→ **Work task**
The lines you return must be all those in the data that hold the string "link".

→ **Data for this exercise**

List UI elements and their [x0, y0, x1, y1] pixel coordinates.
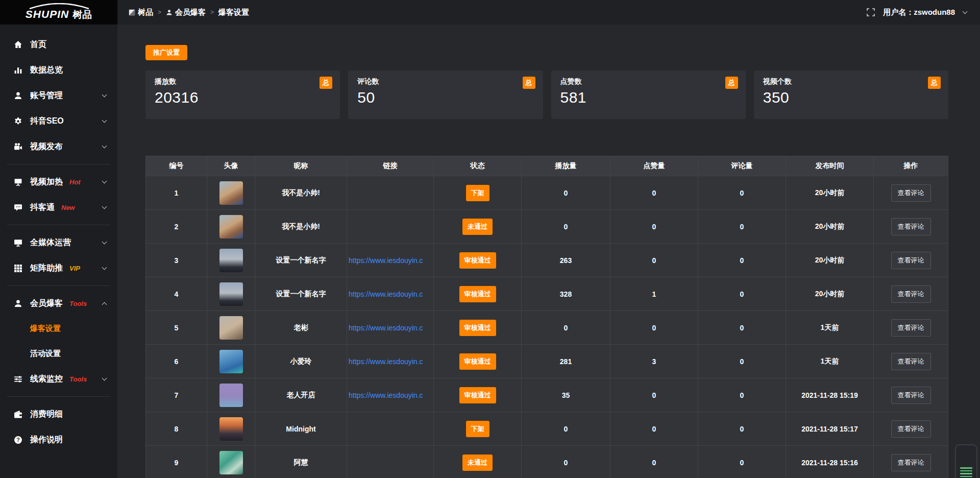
stat-card-comments: 评论数 50 总	[348, 70, 543, 119]
view-comments-button[interactable]: 查看评论	[891, 319, 931, 337]
table-row: 8Midnight下架0002021-11-28 15:17查看评论	[146, 412, 948, 445]
view-comments-button[interactable]: 查看评论	[891, 454, 931, 471]
column-header: 发布时间	[786, 156, 874, 176]
status-button[interactable]: 未通过	[462, 219, 493, 235]
user-icon	[13, 91, 22, 100]
avatar-cell	[207, 244, 255, 277]
vip-badge: VIP	[69, 265, 80, 272]
stat-card-plays: 播放数 20316 总	[145, 70, 340, 119]
column-header: 播放量	[522, 156, 610, 176]
plays-cell: 0	[522, 210, 610, 243]
status-button[interactable]: 下架	[466, 185, 489, 201]
action-cell: 查看评论	[874, 446, 948, 478]
fullscreen-icon[interactable]	[867, 8, 875, 16]
status-button[interactable]: 审核通过	[459, 320, 496, 336]
sidebar-item-matrix-boost[interactable]: 矩阵助推 VIP	[0, 255, 117, 281]
view-comments-button[interactable]: 查看评论	[891, 353, 931, 370]
plays-cell: 328	[522, 277, 610, 310]
sidebar-item-omni-media[interactable]: 全媒体运营	[0, 230, 117, 255]
status-button[interactable]: 审核通过	[459, 387, 496, 403]
row-number-cell: 6	[146, 345, 207, 378]
widget-bar	[960, 476, 972, 477]
avatar	[219, 384, 243, 407]
plays-cell: 0	[522, 446, 610, 478]
sidebar-subitem-baoke-settings[interactable]: 爆客设置	[0, 316, 117, 341]
breadcrumb-item-member[interactable]: 会员爆客	[166, 8, 206, 17]
likes-cell: 0	[610, 311, 698, 344]
view-comments-button[interactable]: 查看评论	[891, 285, 931, 303]
sidebar-divider	[7, 396, 110, 397]
likes-cell: 1	[610, 277, 698, 310]
link-cell: https://www.iesdouyin.c	[347, 345, 434, 378]
table-body: 1我不是小帅!下架00020小时前查看评论2我不是小帅!未通过00020小时前查…	[146, 176, 948, 478]
status-button[interactable]: 审核通过	[459, 353, 496, 370]
publish-time-cell: 20小时前	[786, 176, 874, 209]
status-button[interactable]: 审核通过	[459, 286, 496, 302]
video-link[interactable]: https://www.iesdouyin.c	[349, 324, 423, 332]
column-header: 评论量	[698, 156, 786, 176]
sidebar-item-video-publish[interactable]: 视频发布	[0, 134, 117, 159]
sidebar-item-doketong[interactable]: 抖客通 New	[0, 195, 117, 220]
row-number-cell: 8	[146, 412, 207, 445]
sidebar-item-data-overview[interactable]: 数据总览	[0, 57, 117, 83]
status-button[interactable]: 审核通过	[459, 252, 496, 269]
promotion-settings-button[interactable]: 推广设置	[145, 45, 187, 60]
chevron-down-icon[interactable]	[963, 9, 968, 14]
view-comments-button[interactable]: 查看评论	[891, 387, 931, 404]
video-link[interactable]: https://www.iesdouyin.c	[349, 357, 423, 366]
stat-value: 50	[357, 89, 533, 106]
nickname-cell: 设置一个新名字	[255, 277, 347, 310]
bar-chart-icon	[13, 66, 22, 75]
username[interactable]: 用户名：zswodun88	[883, 8, 955, 17]
sidebar-item-home[interactable]: 首页	[0, 32, 117, 57]
sidebar-item-member-baoke[interactable]: 会员爆客 Tools	[0, 291, 117, 316]
chevron-down-icon	[102, 204, 107, 209]
link-cell	[347, 176, 434, 209]
action-cell: 查看评论	[874, 345, 948, 378]
user-icon	[166, 9, 173, 16]
row-number-cell: 9	[146, 446, 207, 478]
view-comments-button[interactable]: 查看评论	[891, 252, 931, 269]
comments-cell: 0	[698, 244, 786, 277]
publish-time-cell: 1天前	[786, 345, 874, 378]
column-header: 操作	[874, 156, 948, 176]
top-header: SHUPIN 树品 树品 > 会员爆客 > 爆客设置 用户名：zswodun88	[0, 0, 980, 25]
total-badge: 总	[320, 77, 332, 89]
view-comments-button[interactable]: 查看评论	[891, 184, 931, 202]
video-link[interactable]: https://www.iesdouyin.c	[349, 290, 423, 298]
avatar-cell	[207, 277, 255, 310]
header-right: 用户名：zswodun88	[867, 8, 980, 17]
view-comments-button[interactable]: 查看评论	[891, 420, 931, 438]
comments-cell: 0	[698, 210, 786, 243]
status-button[interactable]: 未通过	[462, 455, 493, 471]
widget-bar	[960, 473, 972, 474]
floating-widget[interactable]	[955, 444, 977, 478]
status-button[interactable]: 下架	[466, 421, 489, 437]
logo[interactable]: SHUPIN 树品	[0, 0, 117, 25]
sidebar-subitem-activity-settings[interactable]: 活动设置	[0, 341, 117, 366]
sidebar-item-consumption-details[interactable]: 消费明细	[0, 401, 117, 427]
link-cell: https://www.iesdouyin.c	[347, 244, 434, 277]
table-row: 6小爱玲https://www.iesdouyin.c审核通过281301天前查…	[146, 344, 948, 378]
avatar	[219, 316, 243, 340]
view-comments-button[interactable]: 查看评论	[891, 218, 931, 235]
likes-cell: 0	[610, 378, 698, 412]
screen-icon	[13, 178, 22, 186]
status-cell: 下架	[434, 412, 522, 445]
widget-bar	[960, 467, 972, 469]
sliders-icon	[13, 375, 22, 384]
sidebar-item-instructions[interactable]: ? 操作说明	[0, 427, 117, 452]
sidebar-item-douyin-seo[interactable]: 抖音SEO	[0, 108, 117, 134]
breadcrumb-item-home[interactable]: 树品	[129, 8, 153, 17]
sidebar-item-account-management[interactable]: 账号管理	[0, 83, 117, 108]
row-number-cell: 4	[146, 277, 207, 310]
column-header: 编号	[146, 156, 207, 176]
sidebar: 首页 数据总览 账号管理 抖音SEO 视频发布 视频加热 Hot 抖客通 New…	[0, 25, 117, 478]
sidebar-item-lead-monitor[interactable]: 线索监控 Tools	[0, 366, 117, 392]
nickname-cell: 我不是小帅!	[255, 210, 347, 243]
avatar	[219, 282, 243, 306]
table-row: 5老彬https://www.iesdouyin.c审核通过0001天前查看评论	[146, 310, 948, 344]
video-link[interactable]: https://www.iesdouyin.c	[349, 391, 423, 399]
video-link[interactable]: https://www.iesdouyin.c	[349, 256, 423, 265]
sidebar-item-video-heating[interactable]: 视频加热 Hot	[0, 169, 117, 195]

→ **Exercise output**
link-cell: https://www.iesdouyin.c	[347, 345, 434, 378]
video-link[interactable]: https://www.iesdouyin.c	[349, 324, 423, 332]
video-link[interactable]: https://www.iesdouyin.c	[349, 357, 423, 366]
link-cell	[347, 176, 434, 209]
video-link[interactable]: https://www.iesdouyin.c	[349, 290, 423, 298]
link-cell: https://www.iesdouyin.c	[347, 244, 434, 277]
video-link[interactable]: https://www.iesdouyin.c	[349, 391, 423, 399]
video-link[interactable]: https://www.iesdouyin.c	[349, 256, 423, 265]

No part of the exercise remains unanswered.